#### What the task requires:
Would you transcribe the entries below word for word, omitting all images?

#### Information:

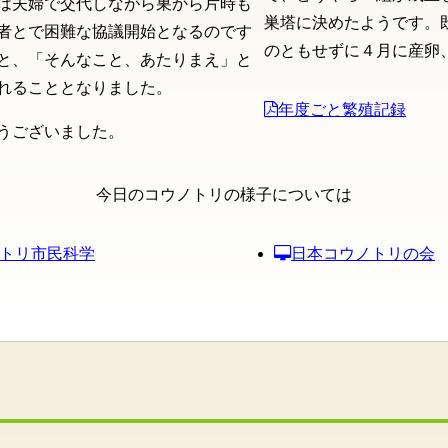
は夫婦で交代しながら巣から片時も
巣塔に決めたようです。
者とで困難な協議開始となるのです
のともせずに４月に産卵
と、「そんなこと、あたりまえ」と
れることとなりました。
年度ごと繁殖記録
うございました。
今日のコウノトリの様子については
トリ市民科学
日本コウノトリの会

#### Task output:
は夫婦で交代しながら巣から片時も
巣塔に決めたようです。
者とで困難な協議開始となるのです
のともせずに４月に産卵
と、「そんなこと、あたりまえ」と
れることとなりました。
年度ごと繁殖記録
うございました。
今日のコウノトリの様子については
トリ市民科学
日本コウノトリの会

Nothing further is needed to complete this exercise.